» Supplied information:
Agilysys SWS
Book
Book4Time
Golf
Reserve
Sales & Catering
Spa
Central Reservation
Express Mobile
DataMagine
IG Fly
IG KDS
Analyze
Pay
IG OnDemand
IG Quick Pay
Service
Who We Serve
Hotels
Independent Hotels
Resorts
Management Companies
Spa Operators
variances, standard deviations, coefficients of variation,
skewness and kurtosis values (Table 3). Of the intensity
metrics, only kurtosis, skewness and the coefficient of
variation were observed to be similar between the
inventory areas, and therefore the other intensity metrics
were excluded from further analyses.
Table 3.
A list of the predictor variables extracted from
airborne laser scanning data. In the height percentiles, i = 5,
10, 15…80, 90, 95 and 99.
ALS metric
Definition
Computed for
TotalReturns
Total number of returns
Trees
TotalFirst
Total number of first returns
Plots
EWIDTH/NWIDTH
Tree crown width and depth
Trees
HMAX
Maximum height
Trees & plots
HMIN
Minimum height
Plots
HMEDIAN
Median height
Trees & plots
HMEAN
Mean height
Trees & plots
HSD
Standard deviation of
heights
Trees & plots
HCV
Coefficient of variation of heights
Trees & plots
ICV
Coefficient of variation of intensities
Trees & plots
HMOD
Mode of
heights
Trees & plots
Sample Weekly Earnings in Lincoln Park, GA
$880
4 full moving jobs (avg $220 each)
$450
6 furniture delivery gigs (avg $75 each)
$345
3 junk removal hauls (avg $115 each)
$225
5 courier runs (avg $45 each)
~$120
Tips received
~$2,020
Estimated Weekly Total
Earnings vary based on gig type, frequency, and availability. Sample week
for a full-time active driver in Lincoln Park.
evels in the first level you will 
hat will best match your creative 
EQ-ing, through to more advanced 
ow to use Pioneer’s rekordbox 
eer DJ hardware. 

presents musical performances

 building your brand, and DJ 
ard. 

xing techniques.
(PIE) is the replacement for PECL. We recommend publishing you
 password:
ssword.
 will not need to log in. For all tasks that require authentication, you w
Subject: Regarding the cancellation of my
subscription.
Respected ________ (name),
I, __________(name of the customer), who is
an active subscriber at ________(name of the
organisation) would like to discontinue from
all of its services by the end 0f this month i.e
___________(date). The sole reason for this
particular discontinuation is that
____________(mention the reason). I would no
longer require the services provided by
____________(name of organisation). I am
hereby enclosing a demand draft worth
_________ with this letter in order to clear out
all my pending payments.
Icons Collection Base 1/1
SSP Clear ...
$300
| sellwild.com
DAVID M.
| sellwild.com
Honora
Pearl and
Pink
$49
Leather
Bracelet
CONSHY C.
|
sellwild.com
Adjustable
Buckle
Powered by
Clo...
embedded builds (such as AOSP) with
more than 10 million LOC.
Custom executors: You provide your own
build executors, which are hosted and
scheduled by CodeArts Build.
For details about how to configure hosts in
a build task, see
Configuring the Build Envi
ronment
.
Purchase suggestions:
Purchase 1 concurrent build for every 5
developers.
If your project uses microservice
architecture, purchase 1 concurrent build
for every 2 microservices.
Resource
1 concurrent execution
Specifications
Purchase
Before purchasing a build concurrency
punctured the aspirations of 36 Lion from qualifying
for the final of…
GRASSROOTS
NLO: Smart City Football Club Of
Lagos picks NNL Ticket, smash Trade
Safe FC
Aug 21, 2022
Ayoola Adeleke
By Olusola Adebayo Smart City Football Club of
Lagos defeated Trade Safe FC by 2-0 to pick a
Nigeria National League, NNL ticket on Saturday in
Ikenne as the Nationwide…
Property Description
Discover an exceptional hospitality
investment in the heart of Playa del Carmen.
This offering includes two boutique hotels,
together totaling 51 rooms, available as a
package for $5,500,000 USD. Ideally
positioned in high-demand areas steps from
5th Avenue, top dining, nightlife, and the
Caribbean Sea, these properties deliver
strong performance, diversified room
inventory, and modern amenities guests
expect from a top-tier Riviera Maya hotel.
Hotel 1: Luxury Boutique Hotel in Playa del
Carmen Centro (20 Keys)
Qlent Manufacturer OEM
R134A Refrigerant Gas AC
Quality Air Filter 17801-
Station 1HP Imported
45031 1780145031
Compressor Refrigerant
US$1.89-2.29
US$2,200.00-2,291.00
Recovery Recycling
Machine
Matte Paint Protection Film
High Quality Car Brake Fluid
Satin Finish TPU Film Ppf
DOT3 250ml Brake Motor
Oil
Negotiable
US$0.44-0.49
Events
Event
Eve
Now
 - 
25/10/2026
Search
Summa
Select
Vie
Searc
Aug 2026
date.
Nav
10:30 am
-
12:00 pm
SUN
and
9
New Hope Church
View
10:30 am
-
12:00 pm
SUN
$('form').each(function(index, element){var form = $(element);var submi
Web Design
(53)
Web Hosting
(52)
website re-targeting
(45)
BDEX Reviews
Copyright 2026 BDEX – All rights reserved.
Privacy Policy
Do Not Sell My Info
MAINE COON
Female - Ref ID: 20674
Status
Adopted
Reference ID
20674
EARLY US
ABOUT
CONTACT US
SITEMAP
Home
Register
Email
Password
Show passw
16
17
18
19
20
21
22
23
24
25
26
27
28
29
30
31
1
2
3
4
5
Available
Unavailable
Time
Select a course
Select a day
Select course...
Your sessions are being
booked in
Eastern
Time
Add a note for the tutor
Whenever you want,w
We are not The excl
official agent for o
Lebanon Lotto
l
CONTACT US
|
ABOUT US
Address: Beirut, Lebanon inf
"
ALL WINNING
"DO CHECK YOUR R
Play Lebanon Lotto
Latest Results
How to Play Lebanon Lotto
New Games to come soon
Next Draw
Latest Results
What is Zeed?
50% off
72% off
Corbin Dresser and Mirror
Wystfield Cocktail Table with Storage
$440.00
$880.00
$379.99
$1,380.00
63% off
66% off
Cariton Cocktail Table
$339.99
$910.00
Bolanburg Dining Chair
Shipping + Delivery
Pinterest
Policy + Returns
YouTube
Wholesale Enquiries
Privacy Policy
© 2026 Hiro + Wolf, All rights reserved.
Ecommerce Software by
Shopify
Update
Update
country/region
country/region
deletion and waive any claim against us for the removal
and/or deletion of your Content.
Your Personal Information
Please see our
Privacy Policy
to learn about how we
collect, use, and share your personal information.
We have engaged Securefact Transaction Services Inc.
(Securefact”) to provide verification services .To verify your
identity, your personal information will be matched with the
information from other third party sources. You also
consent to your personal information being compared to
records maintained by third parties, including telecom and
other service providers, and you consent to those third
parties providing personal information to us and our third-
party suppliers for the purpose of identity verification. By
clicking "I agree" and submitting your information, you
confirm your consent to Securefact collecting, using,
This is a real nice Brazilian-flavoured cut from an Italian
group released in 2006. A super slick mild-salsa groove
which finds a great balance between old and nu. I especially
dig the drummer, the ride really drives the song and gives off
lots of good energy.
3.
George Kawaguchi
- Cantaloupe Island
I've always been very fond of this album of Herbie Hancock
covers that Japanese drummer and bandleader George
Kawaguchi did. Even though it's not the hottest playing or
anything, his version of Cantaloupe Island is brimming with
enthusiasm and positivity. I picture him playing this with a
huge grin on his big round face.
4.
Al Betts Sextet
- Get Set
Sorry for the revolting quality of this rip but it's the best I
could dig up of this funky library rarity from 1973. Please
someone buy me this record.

» Prompt: The records above should be restated word for word in their entirety.

» Exercise output:
Agilysys SWS
Book
Book4Time
Golf
Reserve
Sales & Catering
Spa
Central Reservation
Express Mobile
DataMagine
IG Fly
IG KDS
Analyze
Pay
IG OnDemand
IG Quick Pay
Service
Who We Serve
Hotels
Independent Hotels
Resorts
Management Companies
Spa Operators
variances, standard deviations, coefficients of variation,
skewness and kurtosis values (Table 3). Of the intensity
metrics, only kurtosis, skewness and the coefficient of
variation were observed to be similar between the
inventory areas, and therefore the other intensity metrics
were excluded from further analyses.
Table 3.
A list of the predictor variables extracted from
airborne laser scanning data. In the height percentiles, i = 5,
10, 15…80, 90, 95 and 99.
ALS metric
Definition
Computed for
TotalReturns
Total number of returns
Trees
TotalFirst
Total number of first returns
Plots
EWIDTH/NWIDTH
Tree crown width and depth
Trees
HMAX
Maximum height
Trees & plots
HMIN
Minimum height
Plots
HMEDIAN
Median height
Trees & plots
HMEAN
Mean height
Trees & plots
HSD
Standard deviation of
heights
Trees & plots
HCV
Coefficient of variation of heights
Trees & plots
ICV
Coefficient of variation of intensities
Trees & plots
HMOD
Mode of
heights
Trees & plots
Sample Weekly Earnings in Lincoln Park, GA
$880
4 full moving jobs (avg $220 each)
$450
6 furniture delivery gigs (avg $75 each)
$345
3 junk removal hauls (avg $115 each)
$225
5 courier runs (avg $45 each)
~$120
Tips received
~$2,020
Estimated Weekly Total
Earnings vary based on gig type, frequency, and availability. Sample week
for a full-time active driver in Lincoln Park.
evels in the first level you will 
hat will best match your creative 
EQ-ing, through to more advanced 
ow to use Pioneer’s rekordbox 
eer DJ hardware. 

presents musical performances

 building your brand, and DJ 
ard. 

xing techniques.
(PIE) is the replacement for PECL. We recommend publishing you
 password:
ssword.
 will not need to log in. For all tasks that require authentication, you w
Subject: Regarding the cancellation of my
subscription.
Respected ________ (name),
I, __________(name of the customer), who is
an active subscriber at ________(name of the
organisation) would like to discontinue from
all of its services by the end 0f this month i.e
___________(date). The sole reason for this
particular discontinuation is that
____________(mention the reason). I would no
longer require the services provided by
____________(name of organisation). I am
hereby enclosing a demand draft worth
_________ with this letter in order to clear out
all my pending payments.
Icons Collection Base 1/1
SSP Clear ...
$300
| sellwild.com
DAVID M.
| sellwild.com
Honora
Pearl and
Pink
$49
Leather
Bracelet
CONSHY C.
|
sellwild.com
Adjustable
Buckle
Powered by
Clo...
embedded builds (such as AOSP) with
more than 10 million LOC.
Custom executors: You provide your own
build executors, which are hosted and
scheduled by CodeArts Build.
For details about how to configure hosts in
a build task, see
Configuring the Build Envi
ronment
.
Purchase suggestions:
Purchase 1 concurrent build for every 5
developers.
If your project uses microservice
architecture, purchase 1 concurrent build
for every 2 microservices.
Resource
1 concurrent execution
Specifications
Purchase
Before purchasing a build concurrency
punctured the aspirations of 36 Lion from qualifying
for the final of…
GRASSROOTS
NLO: Smart City Football Club Of
Lagos picks NNL Ticket, smash Trade
Safe FC
Aug 21, 2022
Ayoola Adeleke
By Olusola Adebayo Smart City Football Club of
Lagos defeated Trade Safe FC by 2-0 to pick a
Nigeria National League, NNL ticket on Saturday in
Ikenne as the Nationwide…
Property Description
Discover an exceptional hospitality
investment in the heart of Playa del Carmen.
This offering includes two boutique hotels,
together totaling 51 rooms, available as a
package for $5,500,000 USD. Ideally
positioned in high-demand areas steps from
5th Avenue, top dining, nightlife, and the
Caribbean Sea, these properties deliver
strong performance, diversified room
inventory, and modern amenities guests
expect from a top-tier Riviera Maya hotel.
Hotel 1: Luxury Boutique Hotel in Playa del
Carmen Centro (20 Keys)
Qlent Manufacturer OEM
R134A Refrigerant Gas AC
Quality Air Filter 17801-
Station 1HP Imported
45031 1780145031
Compressor Refrigerant
US$1.89-2.29
US$2,200.00-2,291.00
Recovery Recycling
Machine
Matte Paint Protection Film
High Quality Car Brake Fluid
Satin Finish TPU Film Ppf
DOT3 250ml Brake Motor
Oil
Negotiable
US$0.44-0.49
Events
Event
Eve
Now
 - 
25/10/2026
Search
Summa
Select
Vie
Searc
Aug 2026
date.
Nav
10:30 am
-
12:00 pm
SUN
and
9
New Hope Church
View
10:30 am
-
12:00 pm
SUN
$('form').each(function(index, element){var form = $(element);var submi
Web Design
(53)
Web Hosting
(52)
website re-targeting
(45)
BDEX Reviews
Copyright 2026 BDEX – All rights reserved.
Privacy Policy
Do Not Sell My Info
MAINE COON
Female - Ref ID: 20674
Status
Adopted
Reference ID
20674
EARLY US
ABOUT
CONTACT US
SITEMAP
Home
Register
Email
Password
Show passw
16
17
18
19
20
21
22
23
24
25
26
27
28
29
30
31
1
2
3
4
5
Available
Unavailable
Time
Select a course
Select a day
Select course...
Your sessions are being
booked in
Eastern
Time
Add a note for the tutor
Whenever you want,w
We are not The excl
official agent for o
Lebanon Lotto
l
CONTACT US
|
ABOUT US
Address: Beirut, Lebanon inf
"
ALL WINNING
"DO CHECK YOUR R
Play Lebanon Lotto
Latest Results
How to Play Lebanon Lotto
New Games to come soon
Next Draw
Latest Results
What is Zeed?
50% off
72% off
Corbin Dresser and Mirror
Wystfield Cocktail Table with Storage
$440.00
$880.00
$379.99
$1,380.00
63% off
66% off
Cariton Cocktail Table
$339.99
$910.00
Bolanburg Dining Chair
Shipping + Delivery
Pinterest
Policy + Returns
YouTube
Wholesale Enquiries
Privacy Policy
© 2026 Hiro + Wolf, All rights reserved.
Ecommerce Software by
Shopify
Update
Update
country/region
country/region
deletion and waive any claim against us for the removal
and/or deletion of your Content.
Your Personal Information
Please see our
Privacy Policy
to learn about how we
collect, use, and share your personal information.
We have engaged Securefact Transaction Services Inc.
(Securefact”) to provide verification services .To verify your
identity, your personal information will be matched with the
information from other third party sources. You also
consent to your personal information being compared to
records maintained by third parties, including telecom and
other service providers, and you consent to those third
parties providing personal information to us and our third-
party suppliers for the purpose of identity verification. By
clicking "I agree" and submitting your information, you
confirm your consent to Securefact collecting, using,
This is a real nice Brazilian-flavoured cut from an Italian
group released in 2006. A super slick mild-salsa groove
which finds a great balance between old and nu. I especially
dig the drummer, the ride really drives the song and gives off
lots of good energy.
3.
George Kawaguchi
- Cantaloupe Island
I've always been very fond of this album of Herbie Hancock
covers that Japanese drummer and bandleader George
Kawaguchi did. Even though it's not the hottest playing or
anything, his version of Cantaloupe Island is brimming with
enthusiasm and positivity. I picture him playing this with a
huge grin on his big round face.
4.
Al Betts Sextet
- Get Set
Sorry for the revolting quality of this rip but it's the best I
could dig up of this funky library rarity from 1973. Please
someone buy me this record.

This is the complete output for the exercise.